Maintenant il faut un pont !

Tout est parti d’une histoire terrible et imprévisible.

Pleine d’actes, symboles de la bêtise humaine.

Voire de bestialité !

Ce lieu, de beauté et de grâce.

Où ils venaient fumer.

Qu’ils traversaient pour aller boire.

Qu’ils franchissaient subrepticement pour aimer sur l’autre rive.

La vie est une construction étrange.

Mise en oeuvre par les hommes, pour les hommes.

Mais qui on ne sait pourquoi, peut parfois devenir brutale et sèche.

En étant capable en d’autres saisons, de se montrer douce, chaleureuse, et parfumée.

Se souvenir des nuits de rêves, sans esquiver et voiler nuits de tempêtes et de douleur.

Il est des périodes de type hivernal au cours desquelles le soleil se dérobe.

Ce sont aussi ces journées où se produit la fonte des neiges,

Suite à quoi le grondement des torrents devient assourdissant.

La nuit est tombée, si vite qu’ils ne l’ont pas senti arriver.

Le silence a été brisé.

Non, par le bruit des torrents, mais par la volonté des humains.

Il reste là des nuits entières à y penser, et à fumer.

Se remémorant ces temps de larmes et de brouillards.

Difficile d’accepter de les laisser émerger.

Tant la violence a été vive.

Tant les cris ont retenti.

Tant de visages ont disparu.

Il les regarde défiler les uns après les autres sur sa rétine.

Voulant à tout prix éviter qu’inexorablement ils ne s’effacent.

Allongé dans l’herbe.

Soulé de fragrances.

Il pleure, voire sanglote, sans parvenir à résorber ses larmes.

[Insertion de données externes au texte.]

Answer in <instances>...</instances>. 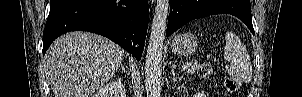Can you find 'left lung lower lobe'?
I'll list each match as a JSON object with an SVG mask.
<instances>
[{
  "instance_id": "1",
  "label": "left lung lower lobe",
  "mask_w": 302,
  "mask_h": 97,
  "mask_svg": "<svg viewBox=\"0 0 302 97\" xmlns=\"http://www.w3.org/2000/svg\"><path fill=\"white\" fill-rule=\"evenodd\" d=\"M221 13L238 17L254 34L250 0H171L166 36L193 19Z\"/></svg>"
}]
</instances>
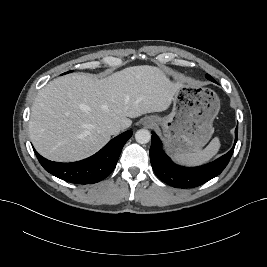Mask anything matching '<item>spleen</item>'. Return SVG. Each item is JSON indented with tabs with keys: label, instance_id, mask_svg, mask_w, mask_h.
<instances>
[{
	"label": "spleen",
	"instance_id": "3e777b00",
	"mask_svg": "<svg viewBox=\"0 0 267 267\" xmlns=\"http://www.w3.org/2000/svg\"><path fill=\"white\" fill-rule=\"evenodd\" d=\"M220 145L219 138L215 137L205 149L195 153H176L174 154V158L176 161L185 165H200L215 156L219 151Z\"/></svg>",
	"mask_w": 267,
	"mask_h": 267
}]
</instances>
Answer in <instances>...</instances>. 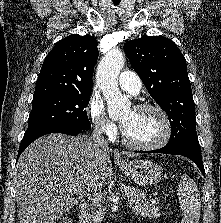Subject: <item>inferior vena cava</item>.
Segmentation results:
<instances>
[{
	"mask_svg": "<svg viewBox=\"0 0 221 223\" xmlns=\"http://www.w3.org/2000/svg\"><path fill=\"white\" fill-rule=\"evenodd\" d=\"M91 144L97 145V146H107L108 142L106 139H104V136H102V133L100 130H95L92 133V136L90 137Z\"/></svg>",
	"mask_w": 221,
	"mask_h": 223,
	"instance_id": "inferior-vena-cava-1",
	"label": "inferior vena cava"
}]
</instances>
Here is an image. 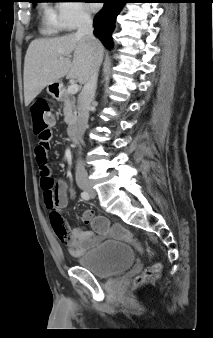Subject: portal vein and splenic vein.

Et lui, l’autre, là, perdu au milieu de la vie.

Inutile et stérile puisque personne ne l’emprunte plus.

Ni pour fumer, ni pour aller boire ou faire l’amour.

Même les troupeaux n’osent plus l’aborder, et doivent comme les humains, vivre chacun de leur côté.

Une arche magnifique.

Vieille de plus de mille ans.

Que seul le diable a pu construire racontent les légendes, vu la finesse de son galbe.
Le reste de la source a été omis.